Juan Lanz trabaja en el ascensor del Edificio de Infanta y Malecón. Es un mulato que cumplirá cincuenta y cinco años en unos meses y que vive en el barrio obrero de San Miguel del Padrón. Hace muchos años Juan cubre el turno de tres de la tarde a once de la noche y cuando termina va a buscar el P1 en 23 y va montado en él hasta la última parada.
Juan conduce el ascensor casi siempre con un pantalón de mezclilla que le queda un poco largo, razón por la cual se lo sube sobre los zapatos, y alguna camisa suave casi transparente de tan vieja. Lleva un peine azul y un lápiz azul en el bolsillo de la camisa. El rostro, oscuro y noble, parece salpicado por unas hilachas de coco, pero cuando uno se acerca nota que se trata de la barba descuidada de Juan.
Hay que gritar muy alto para llamar al ascensor en el edificio de Infanta y Malecón, como si fuera un animal doméstico. Entonces se ilumina el cuadrado en la puerta verde y aparece, tras una reja que dibuja rombos, el rostro lánguido de Juan. No hay timbre porque fue robado muchas veces hasta prescindir de él. Y cayeron sobre Juan los gritos desesperados de la gente.
“Adelante”, dice Juan, quien viaja de espaldas a los pasajeros porque cierra primero la puerta y la asegura con un cerrojo grande de hierro para que nadie pueda abrirla desde afuera. Después pasa una de esas rejas prehistóricas que se estiran y se encogen y echa la palanca del timón del centro hacia la izquierda.
El que lleva muchos años en el edificio a lo mejor no lo nota, pero si el que llega se fija bien, podrá darse cuenta de que Juan viaja en esta posición para evitarle a los otros el espectáculo insoportable de la pared sucia que raspa casi la reja de rombos. Porque no hay nada, ninguna lámina metálica ni ninguna puerta de madera entre el elevador y la armazón arquitectónica que separa un piso del otro.
Juan tiene un día de franco una vez al mes, el día del cobro, porque habló con la Jefa del Consejo de Vecinos y ella le dio el día libre para ir a buscar sus 245 pesos. Sus casi 10 CUC. Juan, dice, tiene dos nombres y dos apellidos: Juan Ricardo Lanz Capetillo. Hizo el servicio militar en una unidad de aviación. Pero nunca montó un avión. Así que a veces se hace la idea de que todavía tiene 18 años y va piloteando, y cuando le gritan “¡Juan, el siete!”, él asciende y rescata al que haya que rescatar, “¡Juan, planta baja!” entonces va perdiendo, va perdiendo altura y aterriza, sin mayores contratiempos para obedecer a la base de control.

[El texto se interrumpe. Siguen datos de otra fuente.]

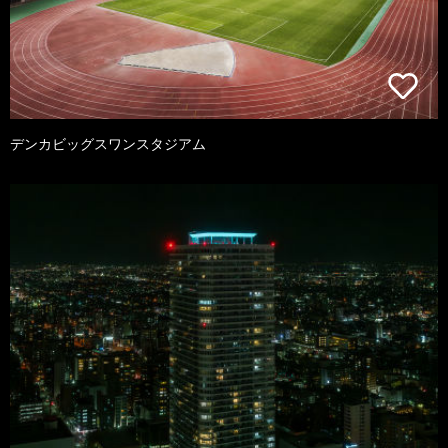
デンカビッグスワンスタジアム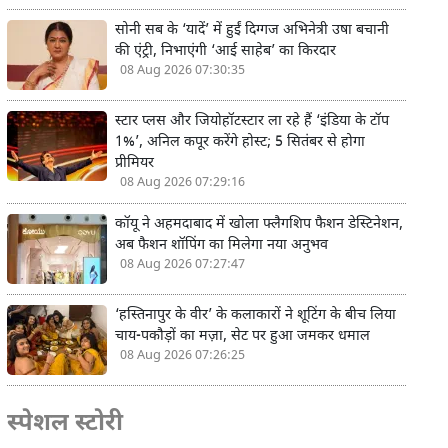
सोनी सब के ‘यादें’ में हुईं दिग्गज अभिनेत्री उषा बचानी
की एंट्री, निभाएंगी ‘आई साहेब’ का किरदार
08 Aug 2026 07:30:35
स्टार प्लस और जियोहॉटस्टार ला रहे हैं ‘इंडिया के टॉप
1%’, अनिल कपूर करेंगे होस्ट; 5 सितंबर से होगा
प्रीमियर
08 Aug 2026 07:29:16
कॉयू ने अहमदाबाद में खोला फ्लैगशिप फैशन डेस्टिनेशन,
अब फैशन शॉपिंग का मिलेगा नया अनुभव
08 Aug 2026 07:27:47
‘हस्तिनापुर के वीर’ के कलाकारों ने शूटिंग के बीच लिया
चाय-पकौड़ों का मज़ा, सेट पर हुआ जमकर धमाल
08 Aug 2026 07:26:25
स्पेशल स्टोरी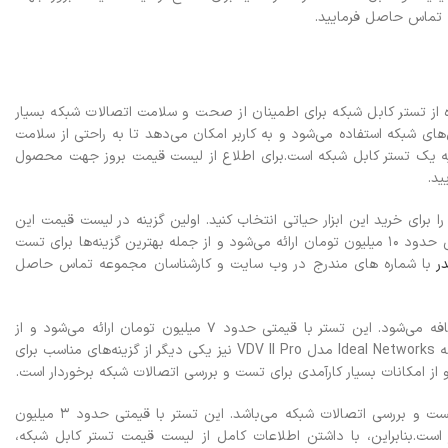
 تماس حاصل فرمایید.
ده از تستر کابل شبکه برای اطمینان از صحت و سلامت اتصالات شبکه بسیار
 شبکه استفاده می‌شود و به کاربر امکان می‌دهد تا به راحتی از سلامت
تهیه یک تستر کابل شبکه است.برای اطلاع از لیست قیمت بروز جهت محصول
د.
 برای خرید این ابزار حیاتی انتخاب کنید.
اولین گزینه در لیست قیمت این
محصول، تستر کابل شبکه Fluke Networks مدل MicroScanner2 می‌باشد. این تستر با قیمتی حدود ۱۰ میلیون تومان ارائه می‌شود و از جمله بهترین گزینه‌ها برای تست
ر
با شماره های مندرج در وب سایت و کارشناسان مجموعه تماس حاصل
در ادامه، تستر کابل شبکه Fluke Networks مدل LinkSprinter 300 نیز به لیست قیمت اضافه می‌شود. این تستر با قیمتی حدود ۷ میلیون تومان ارائه می‌شود و از
همچنین، تستر کابل شبکه Ideal Networks مدل VDV II Pro نیز یکی دیگر از گزینه‌های مناسب برای
در نهایت، تستر کابل شبکه Greenlee مدل NC-100 نیز یکی دیگر از گزینه‌های مناسب برای تست و بررسی اتصالات شبکه می‌باشد. این تستر با قیمتی حدود ۳ میلیون
 است.
بنابراین، با داشتن اطلاعات کامل از لیست قیمت تستر کابل شبکه،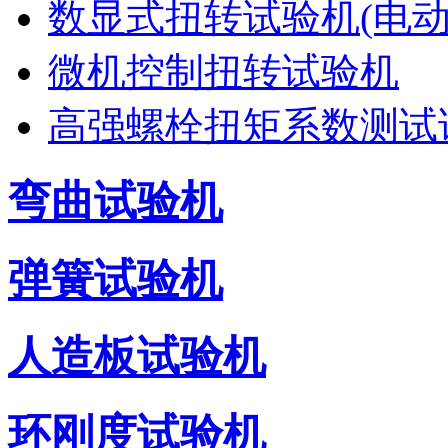
数显式扭转试验机(电动
微机控制扭转试验机
高强螺栓扭矩系数测试
弯曲试验机
弹簧试验机
人造板试验机
环刚度试验机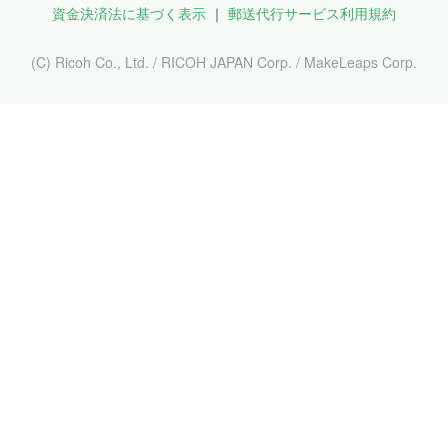
資金決済法に基づく表示
郵送代行サービス利用規約
(C) Ricoh Co., Ltd. / RICOH JAPAN Corp. / MakeLeaps Corp.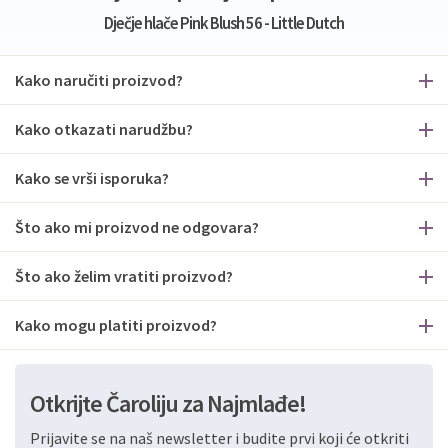
Dječje hlače Pink Blush 56 - Little Dutch
Kako naručiti proizvod?
Kako otkazati narudžbu?
Kako se vrši isporuka?
Što ako mi proizvod ne odgovara?
Što ako želim vratiti proizvod?
Kako mogu platiti proizvod?
Otkrijte Čaroliju za Najmlađe!
Prijavite se na naš newsletter i budite prvi koji će otkriti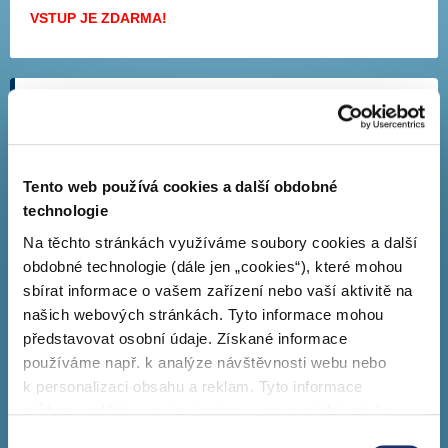
VSTUP JE ZDARMA!
Vzdělávání PRE
Společenská odpovědnost
Kultura PRE
Tento web používá cookies a další obdobné
technologie
Historie a poslání
Na těchto stránkách využíváme soubory cookies a další
Muzeum PRE
obdobné technologie (dále jen „cookies“), které mohou
sbírat informace o vašem zařízení nebo vaší aktivitě na
KONTAKT - Objednávky
našich webových stránkách. Tyto informace mohou
Více o muzeu
představovat osobní údaje. Získané informace
Rozmístění exponátů
používáme např. k analýze návštěvnosti webu nebo
k personalizaci obsahu a reklam. Tyto informace
Fotogalerie
můžeme sdílet se svými partnery pro sociální média,
Stručná historie muzea
inzerci a analýzy. Partneři tyto údaje mohou zkombinovat
Výběr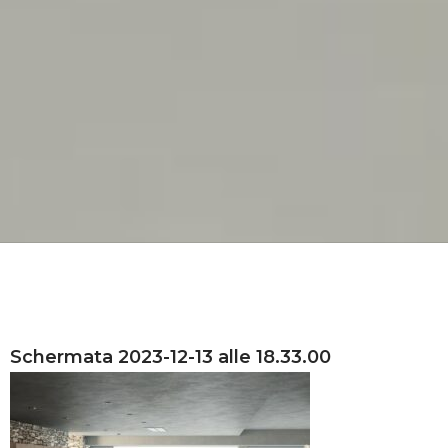
Schermata 2023-12-13 alle 18.33.00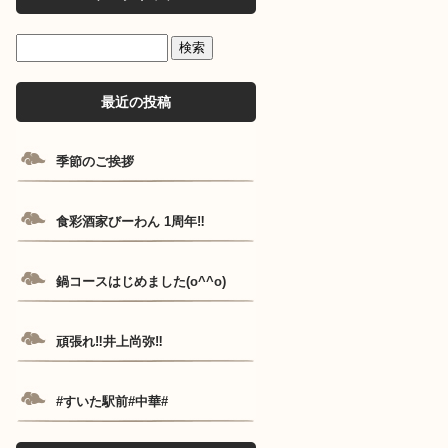
最近の投稿
季節のご挨拶
食彩酒家びーわん 1周年‼️
鍋コースはじめました(o^^o)
頑張れ‼️井上尚弥‼️
#すいた駅前#中華#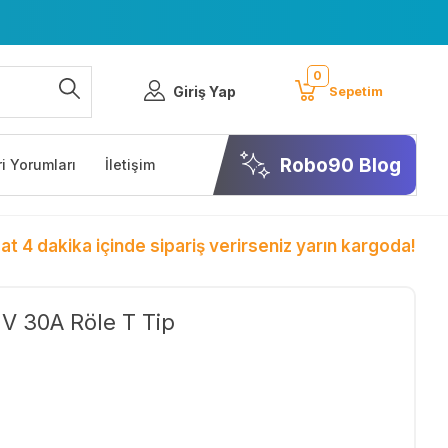
0
Giriş Yap
Sepetim
Robo90 Blog
i Yorumları
İletişim
at 4 dakika içinde sipariş verirseniz yarın kargoda!
V 30A Röle T Tip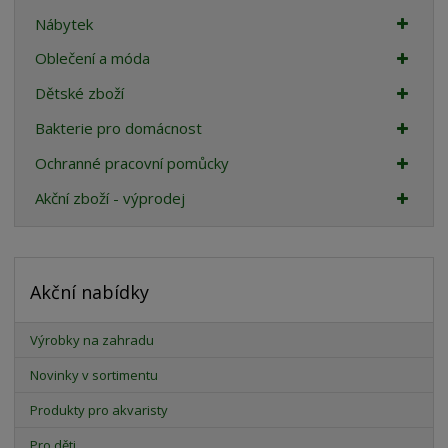
Nábytek
Oblečení a móda
Dětské zboží
Bakterie pro domácnost
Ochranné pracovní pomůcky
Akční zboží - výprodej
Akční nabídky
Výrobky na zahradu
Novinky v sortimentu
Produkty pro akvaristy
Pro děti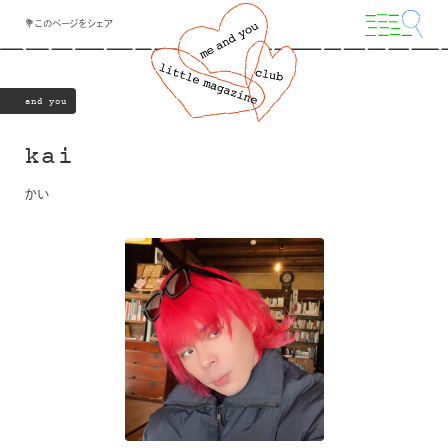
💐このページをシェア
and you
kai
かい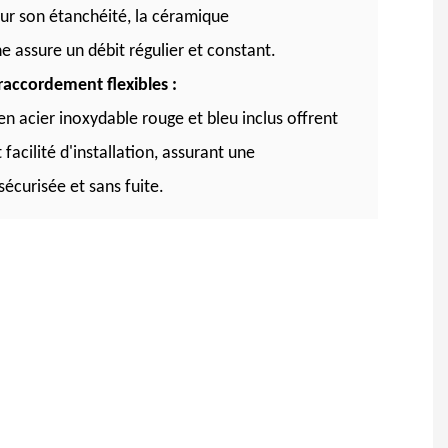
r son étanchéité, la céramique
e assure un débit régulier et constant.
accordement flexibles :
en acier inoxydable rouge et bleu inclus offrent
et facilité d'installation, assurant une
écurisée et sans fuite.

Antes de ser ascensorista Juan trabajó en el departamento de cartuchos de la Empresa Nacional de Envases Comerciales, en una fábrica de zapatos y en un laboratorio farmacéutico. Esto es lo que recuerda. Pero nunca llegaba al año en ninguno de esos lugares porque Juan quería otra cosa. A mayor altura, dice, se está mejor. El ascensor, lo sabe definitivamente ahora, lo mantiene con la cabeza ocupada y no tiene que pensar en nada, ni siquiera en su abuela, que murió con 101 años hace unos años y que vivía con él. Porque Juan nunca se casó; prefirió prescindir de determinadas cosas para llegar a entender otras.
A veces, de tanto estar aquí, ha llegado a creer que la vida es un ascensor, dice, pero no porque baje y suba y nadie sepa a ciencia cierta a dónde va. Para el que llega la vida no es un ascensor sino para el que está siempre aquí, “para mí que pienso que si bajo o subo la palanca voy a terminar yendo a algún lado. Pero no me muevo nunca. Porque no hay a dónde ir, no tiene a dónde llevarnos la vida. Y no tiene por qué hacerlo tampoco. Así que es mejor no andar pidiéndole demasiado, porque el día menos pensado coge y se traba de puro cansancio en cualquier piso”.